A long time ago, I sat next to a professional tennis coach at a dinner. This guy had coached at every level from little kids at summer camp to touring players. He had a lot of good stories and he said something to me that I’ve never forgotten.
When you’re at the early junior levels, he said, the winners are the kids who are the best all-around players.
But at a certain point, that changes. Those kids, the all-around players, they stop winning tournaments unless they evolve to the next level.
The next level is having a weapon.
By the time the competition gets real, you need a serve or a forehand that puts your opponent in a tough position. You can’t just not lose. You have to win. You need a weapon.
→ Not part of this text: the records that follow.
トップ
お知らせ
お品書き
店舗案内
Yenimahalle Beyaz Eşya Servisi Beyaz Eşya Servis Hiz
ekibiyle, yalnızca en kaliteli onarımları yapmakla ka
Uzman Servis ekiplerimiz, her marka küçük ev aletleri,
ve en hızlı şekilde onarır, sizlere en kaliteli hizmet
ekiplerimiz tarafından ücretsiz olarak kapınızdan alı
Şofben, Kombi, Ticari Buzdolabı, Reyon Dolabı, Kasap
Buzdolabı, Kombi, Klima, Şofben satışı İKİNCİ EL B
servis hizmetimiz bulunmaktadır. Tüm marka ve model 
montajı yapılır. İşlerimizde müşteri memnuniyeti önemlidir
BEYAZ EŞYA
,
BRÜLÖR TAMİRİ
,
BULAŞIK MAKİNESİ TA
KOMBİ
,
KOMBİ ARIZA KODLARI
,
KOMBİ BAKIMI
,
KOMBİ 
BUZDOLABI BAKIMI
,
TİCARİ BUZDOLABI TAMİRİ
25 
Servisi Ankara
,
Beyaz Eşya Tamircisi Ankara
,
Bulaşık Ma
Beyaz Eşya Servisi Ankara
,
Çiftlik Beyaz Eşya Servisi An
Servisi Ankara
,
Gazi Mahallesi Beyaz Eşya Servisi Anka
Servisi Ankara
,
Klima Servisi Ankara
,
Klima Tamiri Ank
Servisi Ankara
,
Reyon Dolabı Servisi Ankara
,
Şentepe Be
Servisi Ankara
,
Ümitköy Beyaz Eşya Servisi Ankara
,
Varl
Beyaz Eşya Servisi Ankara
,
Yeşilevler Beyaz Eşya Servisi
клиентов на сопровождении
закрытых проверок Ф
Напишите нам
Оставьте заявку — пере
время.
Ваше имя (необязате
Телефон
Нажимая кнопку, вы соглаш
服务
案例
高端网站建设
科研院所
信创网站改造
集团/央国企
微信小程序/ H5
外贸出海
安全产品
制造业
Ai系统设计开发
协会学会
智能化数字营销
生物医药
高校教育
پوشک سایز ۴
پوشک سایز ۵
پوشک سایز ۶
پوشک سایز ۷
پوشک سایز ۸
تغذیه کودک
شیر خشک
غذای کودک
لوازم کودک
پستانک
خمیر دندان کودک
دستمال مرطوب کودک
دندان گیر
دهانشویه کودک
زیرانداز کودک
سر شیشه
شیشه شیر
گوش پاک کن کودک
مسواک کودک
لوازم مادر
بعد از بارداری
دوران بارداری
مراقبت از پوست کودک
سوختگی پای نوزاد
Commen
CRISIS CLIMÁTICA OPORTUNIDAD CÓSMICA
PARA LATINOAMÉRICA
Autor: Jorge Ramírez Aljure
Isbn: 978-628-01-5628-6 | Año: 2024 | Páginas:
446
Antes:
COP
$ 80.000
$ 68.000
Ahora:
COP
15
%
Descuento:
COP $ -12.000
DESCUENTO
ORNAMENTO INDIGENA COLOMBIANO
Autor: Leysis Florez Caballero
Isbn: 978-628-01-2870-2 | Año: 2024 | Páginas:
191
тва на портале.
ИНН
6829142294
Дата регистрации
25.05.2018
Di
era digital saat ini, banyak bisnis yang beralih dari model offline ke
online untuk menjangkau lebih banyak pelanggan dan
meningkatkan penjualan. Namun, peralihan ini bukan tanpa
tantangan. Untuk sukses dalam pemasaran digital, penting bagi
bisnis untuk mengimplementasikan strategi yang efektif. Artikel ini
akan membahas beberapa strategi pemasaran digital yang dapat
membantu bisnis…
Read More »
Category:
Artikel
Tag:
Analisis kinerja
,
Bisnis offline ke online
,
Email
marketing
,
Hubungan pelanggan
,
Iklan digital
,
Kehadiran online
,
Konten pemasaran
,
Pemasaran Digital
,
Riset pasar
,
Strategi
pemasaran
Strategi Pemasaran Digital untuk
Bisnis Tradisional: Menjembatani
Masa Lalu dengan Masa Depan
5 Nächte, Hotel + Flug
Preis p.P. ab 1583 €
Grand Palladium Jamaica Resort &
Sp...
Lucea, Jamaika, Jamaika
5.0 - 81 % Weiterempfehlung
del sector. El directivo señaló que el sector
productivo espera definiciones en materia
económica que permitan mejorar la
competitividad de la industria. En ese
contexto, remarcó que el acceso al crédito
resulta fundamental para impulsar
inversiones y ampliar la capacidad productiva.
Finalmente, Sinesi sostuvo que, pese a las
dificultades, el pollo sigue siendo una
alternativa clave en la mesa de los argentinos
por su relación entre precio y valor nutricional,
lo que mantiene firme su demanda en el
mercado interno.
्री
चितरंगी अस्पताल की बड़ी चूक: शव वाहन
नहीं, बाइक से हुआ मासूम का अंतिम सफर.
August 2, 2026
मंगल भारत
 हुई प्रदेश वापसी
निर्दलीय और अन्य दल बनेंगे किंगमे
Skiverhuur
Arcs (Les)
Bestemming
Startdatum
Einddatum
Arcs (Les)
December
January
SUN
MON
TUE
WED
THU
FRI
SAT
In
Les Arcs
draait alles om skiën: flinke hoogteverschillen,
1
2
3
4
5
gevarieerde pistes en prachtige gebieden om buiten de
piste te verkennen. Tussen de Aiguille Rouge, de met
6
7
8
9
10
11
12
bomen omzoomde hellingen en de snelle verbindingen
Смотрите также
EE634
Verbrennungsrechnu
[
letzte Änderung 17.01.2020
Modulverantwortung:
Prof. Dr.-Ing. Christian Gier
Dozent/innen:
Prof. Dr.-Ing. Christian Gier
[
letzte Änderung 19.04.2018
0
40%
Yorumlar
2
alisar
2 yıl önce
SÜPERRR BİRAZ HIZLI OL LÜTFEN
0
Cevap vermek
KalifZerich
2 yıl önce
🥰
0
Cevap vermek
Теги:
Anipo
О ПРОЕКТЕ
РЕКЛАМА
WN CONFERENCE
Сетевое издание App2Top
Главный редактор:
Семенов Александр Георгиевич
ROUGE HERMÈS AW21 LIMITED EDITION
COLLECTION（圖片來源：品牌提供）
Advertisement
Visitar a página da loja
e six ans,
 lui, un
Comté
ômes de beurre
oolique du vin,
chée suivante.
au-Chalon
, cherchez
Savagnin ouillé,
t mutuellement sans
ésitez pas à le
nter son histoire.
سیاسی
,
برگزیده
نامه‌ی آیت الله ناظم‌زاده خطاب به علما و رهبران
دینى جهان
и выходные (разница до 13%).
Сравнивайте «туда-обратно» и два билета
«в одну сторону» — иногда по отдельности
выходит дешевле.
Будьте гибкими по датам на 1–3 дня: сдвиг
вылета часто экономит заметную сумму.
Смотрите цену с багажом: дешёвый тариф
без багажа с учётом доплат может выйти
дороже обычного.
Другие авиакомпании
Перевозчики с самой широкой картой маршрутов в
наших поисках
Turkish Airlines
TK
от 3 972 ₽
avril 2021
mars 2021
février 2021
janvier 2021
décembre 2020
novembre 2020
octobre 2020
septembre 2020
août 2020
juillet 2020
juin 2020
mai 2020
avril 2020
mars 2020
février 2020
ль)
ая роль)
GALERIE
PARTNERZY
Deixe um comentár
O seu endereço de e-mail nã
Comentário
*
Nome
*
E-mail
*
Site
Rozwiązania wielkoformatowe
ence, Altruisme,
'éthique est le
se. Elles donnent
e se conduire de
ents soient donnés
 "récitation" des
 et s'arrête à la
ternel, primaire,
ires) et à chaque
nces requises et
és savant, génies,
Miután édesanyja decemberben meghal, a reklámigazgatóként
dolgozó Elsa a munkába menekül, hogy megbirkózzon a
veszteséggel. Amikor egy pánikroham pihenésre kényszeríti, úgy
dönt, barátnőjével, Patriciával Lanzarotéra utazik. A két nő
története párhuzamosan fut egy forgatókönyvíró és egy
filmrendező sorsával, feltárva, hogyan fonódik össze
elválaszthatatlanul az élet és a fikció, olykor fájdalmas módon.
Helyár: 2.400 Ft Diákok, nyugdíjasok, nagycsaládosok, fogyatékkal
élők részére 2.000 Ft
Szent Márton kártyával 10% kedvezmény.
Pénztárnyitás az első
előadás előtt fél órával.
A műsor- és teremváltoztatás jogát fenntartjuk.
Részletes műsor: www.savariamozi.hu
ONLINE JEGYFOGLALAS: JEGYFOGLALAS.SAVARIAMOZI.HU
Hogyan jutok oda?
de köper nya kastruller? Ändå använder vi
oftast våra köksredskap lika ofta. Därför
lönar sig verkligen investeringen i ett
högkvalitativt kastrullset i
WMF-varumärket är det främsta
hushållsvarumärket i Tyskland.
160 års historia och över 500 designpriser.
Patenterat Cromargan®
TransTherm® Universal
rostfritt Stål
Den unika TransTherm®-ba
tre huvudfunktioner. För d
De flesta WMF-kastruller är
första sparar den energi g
I think sometimes about how this applies to startups. It’s an analogy, so mostly just a tool for digging into things from maybe a new angle. But my take is that “you have to have a weapon” is related to some other rules of thumb that get talked about pretty frequently in tech.
Like, your product has to be 10x better to dislodge an incumbent. And, VCs want to invest in companies that sell painkillers, not vitamins. I find all of these helpful in terms of keeping in mind the forces at work in a competitive environment and how building a good product isn’t usually enough for success.
At a startup your product has to be good in specific ways and often has to be sold in specific ways for your company to succeed.
You need a weapon.
Today’s music is “If I Were a Bell,” live in Tokyo in 1964. This is the band just before what is often called Miles Davis’s second great quintet. Sam Rivers on saxophone rather than Wayne Shorter. Herby Hancock, Ron Carter and Tony Williams. This was released in the US in 2005 as the “Miles in Tokyo” album.